Climate data for Pragpur
| Month | Jan | Feb | Mar | Apr | May | Jun | Jul | Aug | Sep | Oct | Nov | Dec | Year |
| Mean daily maximum °C (°F) | 17.9 (64.2) | 21.1 (70.0) | 26.0 (78.8) | 32.0 (89.6) | 37.0 (98.6) | 36.8 (98.2) | 32.2 (90.0) | 30.8 (87.4) | 31.1 (88.0) | 28.8 (83.8) | 25.3 (77.5) | 18.1 (64.6) | 28.1 (82.6) |
| Mean daily minimum °C (°F) | 4.1 (39.4) | 6.3 (43.3) | 13.4 (56.1) | 17.5 (63.5) | 22.2 (72.0) | 24.4 (75.9) | 24.0 (75.2) | 18.3 (64.9) | 17.8 (64.0) | 11.0 (51.8) | 09.5 (49.1) | 5.0 (41.0) | 14.5 (58.0) |
Source: World Meteorological Organisation

==Transport ==
Pragpur is well connected by air, rail and road. Kangra Airport

is the nearest airport, around 55 km away. Pathankot is another airport, about 100 km away.

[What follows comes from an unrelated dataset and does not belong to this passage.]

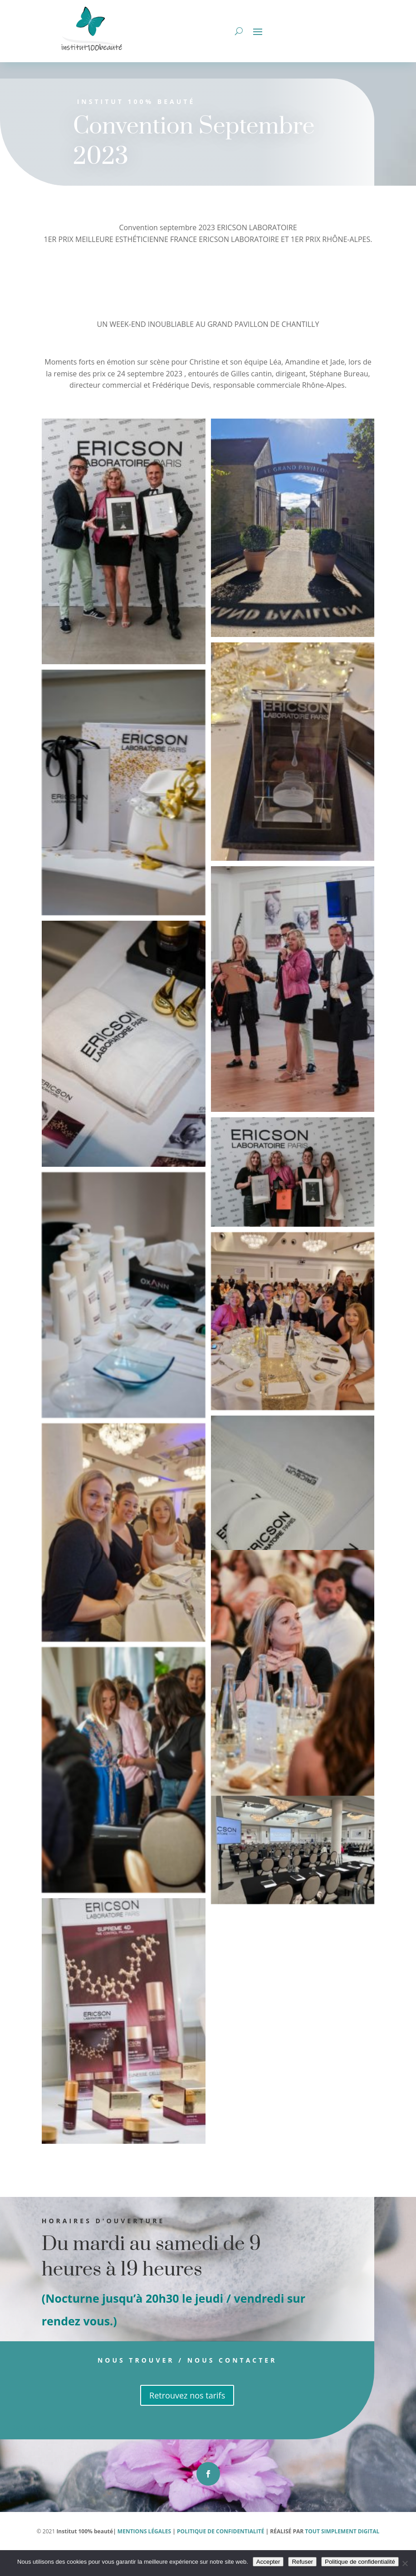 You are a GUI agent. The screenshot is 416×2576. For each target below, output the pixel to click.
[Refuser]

By train, it is connected by the narrow gauge Kangra Railway, which starts at Pathankot.

The nearest rail hubs are Guler or Ranital, both about 20 km away.

By bus, it is 6 km from Kaloha on National Highway 70, connecting Amb to Hamirpur.

Pragpur is well connected with all the advanced communication networks. BSNL and all other network companies have their network here. Nationalize banks and India post have their branches here. Many local administrative offices also situated here.